2) Assign Agentic RACI (per action type)
For EACH action the agent can take (e.g., “issue refund,” “merge PR,” “send outbound email”):
- E = Executor (agent/workflow name)
- A = Accountable Human (name + role; appears in performance review)
- S = System Owner (tool owner; responsible for permissions, reliability, logging)
- R = Risk Owner (security/privacy/legal; defines thresholds and exceptions)
- C/I = Consulted/Informed (who is notified and when)

3) Guardrails (must be explicit and testable)
- Permissioning: service account, least privilege, allowlist of tools/objects
- Approval policy: define thresholds (e.g., $ value, production access, PII)
- Budgets: daily token cap + monthly spend cap + auto-stop on loops
- Rate limits: concurrency cap + requests/min per integration
- Blast radius: max actions per run (e.g., max 10 emails, max 1 refund)
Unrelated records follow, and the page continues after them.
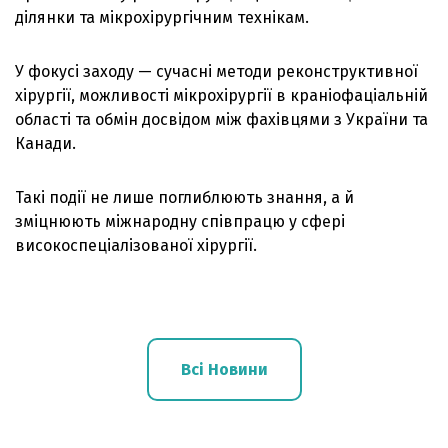
ділянки та мікрохірургічним технікам.
У фокусі заходу — сучасні методи реконструктивної
хірургії, можливості мікрохірургії в краніофаціальній
області та обмін досвідом між фахівцями з України та
Канади.
Такі події не лише поглиблюють знання, а й
зміцнюють міжнародну співпрацю у сфері
високоспеціалізованої хірургії.
Всі Новини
4) Logging + audit trail (minimum viable)
- Log every run with a unique request_id
- Store: prompt/template version, tool calls, diffs/side effects, outputs
- Retention: 90–365 days depending on regulation; redact PII where possible
- Access control: logs are restricted; provide audit export path for compliance

5) Evaluation suite (treat prompts like production code)
- Build an offline dataset (100–500 real historical cases)
- Define pass/fail metrics (accuracy, policy adherence, tone, safety)
- Run evals on every template/workflow change; failures block promotion
- Track drift: weekly sample review of live runs vs offline benchmark

6) Incident response (agent-specific)
- Kill switch owner + on-call rotation
- Credential revocation/rotation procedure (goal: <60 minutes)
- Runbook for rollbacks (refund reversal, email apology, revert PR)
- Blameless post-incident review template includes:
  - What the agent did (trace)
  - Which guardrail failed or was missing
  - Corrective actions (policy, permissions, evals, training data)

7) Metrics dashboard (exec-ready)
- Leverage: cost per outcome, cycle time, volume handled
- Integrity: rollback/escalation rates, defect escape, dispute/churn deltas
- Trust: % actions auto-executed, % requiring approval, override rate
- Review cadence: weekly for first 8 weeks, then monthly

30–90 Day Rollout Targets
- Day 30: 2 workflows live with logs, approval gates, and budgets
- Day 60: eval suite + kill switch drill completed; integrity metrics stable
- Day 90: expanded autonomy only where integrity improves or holds steady

If you can’t name the Accountable Human for a decision, the workflow is not ready for autonomy.